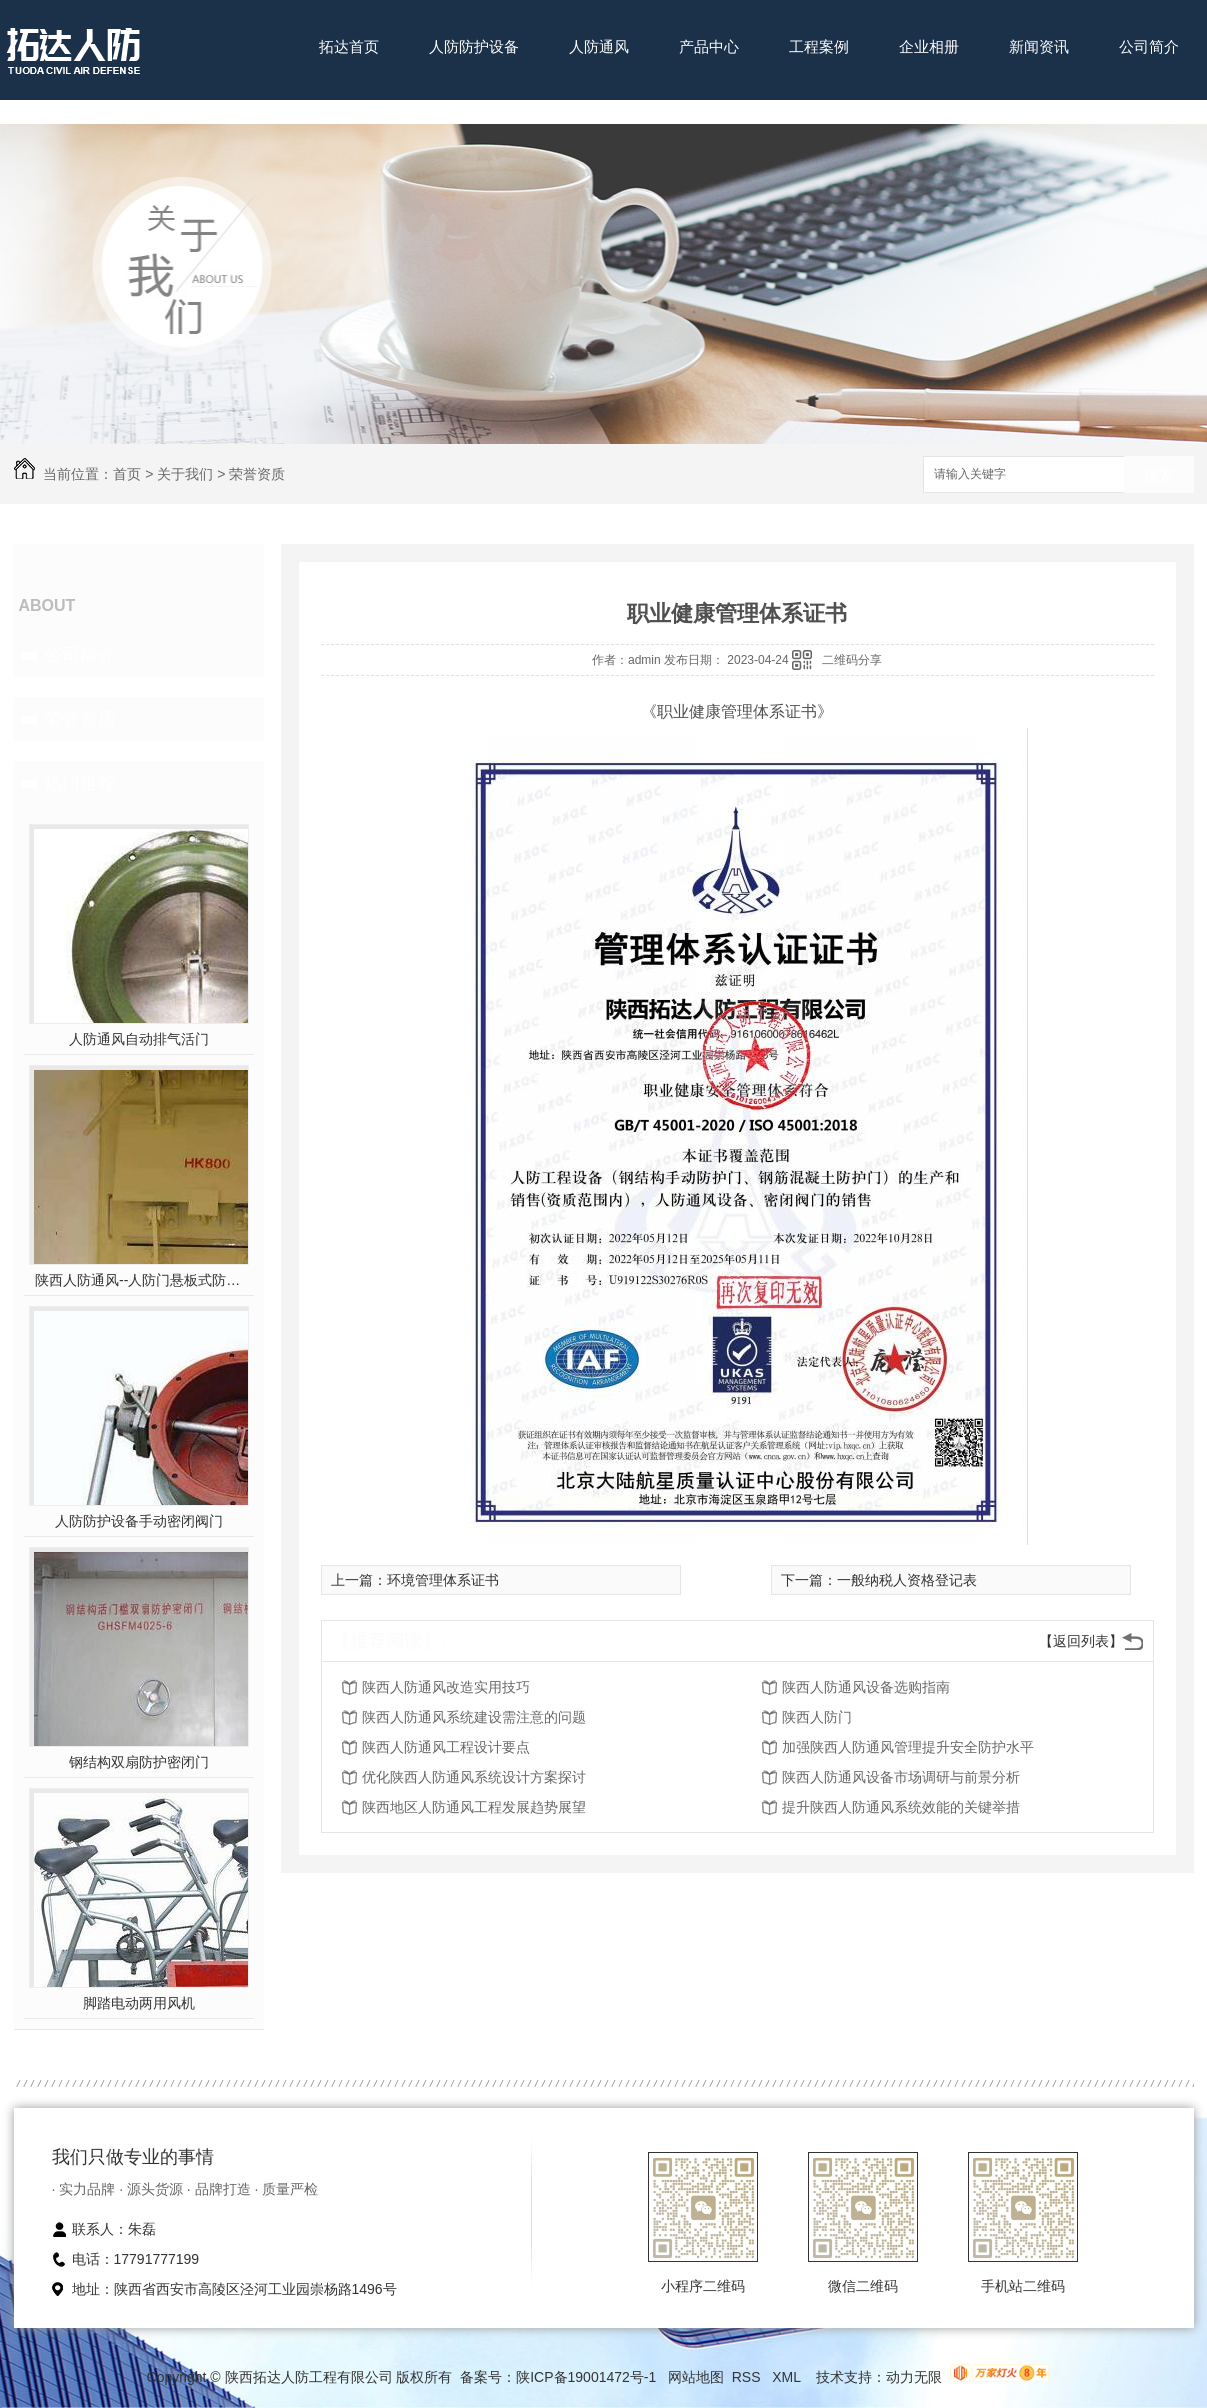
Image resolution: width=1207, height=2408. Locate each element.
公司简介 (1149, 46)
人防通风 (599, 46)
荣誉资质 (257, 474)
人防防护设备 (474, 46)
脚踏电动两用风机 (139, 2003)
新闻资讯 (1039, 46)
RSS (748, 2377)
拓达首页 (349, 46)
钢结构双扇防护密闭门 (139, 1762)
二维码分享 (852, 660)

Exercise aim | Reproduce the final stretch of the data above: every line from the one holding "人防防护设备 (474, 46)" through the end, inclusive, exactly as written and nothing else.

Solved exercise |
人防防护设备 (474, 46)
脚踏电动两用风机 (139, 2003)
新闻资讯 (1039, 46)
RSS (748, 2377)
拓达首页 (349, 46)
钢结构双扇防护密闭门 (139, 1762)
二维码分享 (852, 660)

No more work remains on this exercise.